Où le réel affronte l’horreur
Late Night with the Devil, c’est aussi un film porté par David Dastmalchian. Acteur que l’on connaît tous, David Dastmalchian a joué dans Dune, Blade Runner 2049, The Dark Knight, Oppenheimer etc. Il prête souvent ses traits à des personnages secondaires, c’est donc un réel plaisir de le voir endosser un rôle de premier plan ici. Souvent, Dastmalchian incarne des personnages au physique dérangeant, prompt à nous mettre mal à l’aise. Pourtant, si les grands yeux de l’acteur et son teint clair sont un atout pour de tels rôles, ici, c’est tout l’inverse. Il incarne un homme brisé par une perte profonde, ce qui nous inspire immédiatement une sympathie non négligeable.
C’est là aussi le coup de force du film des frères Cairnes. Late Night with the Devil est un petit bijou qui joue parfois de manière évidente avec les grandes références du genre horrifique tout en restant très proche du réel. En effet, il faut avouer que la disposition du plateau de « The Night Owl » ressemble fortement à celui du Late Night Show Starring Jimmy Fallon. Que ce soit par la présence du groupe sur scène, qui rappelle The Roots, ou la disposition des fauteuils, le cadre est des plus réalistes. Si la colorimétrie évoque Shining, l’interview de Lily fait sans conteste référence à L’Exorciste. De plus, un cinéphile retrouvera des ambiances du Late Show de fin du Joker.
Un virage inutile
Globalement, Late Night with the Devil s’annonce comme un sans-faute, le genre de film qui joue intelligemment avec nos nerfs. En effet, la progression vers une horreur toute en retenue se fait crescendo. Dans cette progression, où l’on constate que les choses vont de mal en pis, certains excès sont pourtant excusables. Sans trop abuser du cliché consistant à couper la musique pour caler un screamer, le scénario nous tient en haleine jusqu’à la fin. Cependant, l’intrigue ne peut s’empêcher de prendre quelques détours qui lui font perdre en qualité.
En restant dans l’ambiance de l’époque et en se calquant sur le genre des snuff movies, ces films un peu « crades », Late Night with the Devil verse dans une sorte de violence gratuite, un virage honnêtement non nécessaire. Ces quelques débordements, bien qu’ils servent le genre horrifique, font plutôt tache sur le reste du film, pourtant si bien tenu. Certaines scènes qui se veulent horrifiques paraissent mal placées au milieu d’un film si bien construit. Cet aspect inégal dans le scénario constitue donc un petit défaut du film.

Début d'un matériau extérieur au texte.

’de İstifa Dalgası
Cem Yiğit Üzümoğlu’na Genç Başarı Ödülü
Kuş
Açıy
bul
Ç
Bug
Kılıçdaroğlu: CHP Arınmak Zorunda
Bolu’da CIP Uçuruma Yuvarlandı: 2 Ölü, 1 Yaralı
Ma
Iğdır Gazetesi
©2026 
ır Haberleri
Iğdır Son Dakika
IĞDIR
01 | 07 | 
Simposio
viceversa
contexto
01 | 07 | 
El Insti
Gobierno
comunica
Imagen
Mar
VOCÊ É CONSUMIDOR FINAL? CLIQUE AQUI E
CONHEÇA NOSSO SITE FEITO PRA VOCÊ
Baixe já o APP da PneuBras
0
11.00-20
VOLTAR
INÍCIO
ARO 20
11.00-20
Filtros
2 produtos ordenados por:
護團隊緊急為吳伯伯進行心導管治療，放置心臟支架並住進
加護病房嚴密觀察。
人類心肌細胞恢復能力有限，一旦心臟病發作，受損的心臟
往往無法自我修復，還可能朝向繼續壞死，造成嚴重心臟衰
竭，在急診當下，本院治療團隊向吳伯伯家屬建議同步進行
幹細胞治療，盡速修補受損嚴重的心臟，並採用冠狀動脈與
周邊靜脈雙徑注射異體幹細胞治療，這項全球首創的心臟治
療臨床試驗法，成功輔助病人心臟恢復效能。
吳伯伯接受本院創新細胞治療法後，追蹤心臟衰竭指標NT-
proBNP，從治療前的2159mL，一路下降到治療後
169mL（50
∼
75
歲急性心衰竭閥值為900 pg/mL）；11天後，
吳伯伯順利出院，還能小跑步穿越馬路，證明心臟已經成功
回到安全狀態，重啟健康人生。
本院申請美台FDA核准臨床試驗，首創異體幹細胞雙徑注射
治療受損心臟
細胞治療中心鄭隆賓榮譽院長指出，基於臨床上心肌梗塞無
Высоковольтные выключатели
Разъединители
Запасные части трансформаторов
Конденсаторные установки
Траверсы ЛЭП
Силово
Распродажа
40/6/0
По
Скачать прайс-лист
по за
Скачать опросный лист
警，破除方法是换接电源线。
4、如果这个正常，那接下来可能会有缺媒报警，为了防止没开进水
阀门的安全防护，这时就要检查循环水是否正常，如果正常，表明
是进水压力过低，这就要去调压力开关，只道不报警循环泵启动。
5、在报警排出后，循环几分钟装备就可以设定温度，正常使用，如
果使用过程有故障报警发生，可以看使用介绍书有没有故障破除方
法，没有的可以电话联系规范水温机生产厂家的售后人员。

Late Night with the Devil de Colin et Cameron Cairnes est un film d’horreur qui explore de manière originale le genre. Pourtant, ce tableau d’apparence parfaite présente quelques failles dans des débordements de violence non nécessaire. C’est peut-être là le seul défaut que l’on peut reprocher à ce long-métrage.
Late Night with the Devil est disponible en VOD depuis le 28 août et sera disponible en DVD et BRD dès le 11 septembre.
Avis
Late Night with the Devil coche toutes les cases du parfait film d’horreur bien mené. Avec une atmosphère soignée et des personnages portés par des acteurs convaincants, toutes les cases sont cochées pour un sans-faute. Seul bémol : un penchant non nécessaire pour la violence gratuite qui vient entacher un tableau d’apparence impeccable et donne une désagréable sensation de trahison.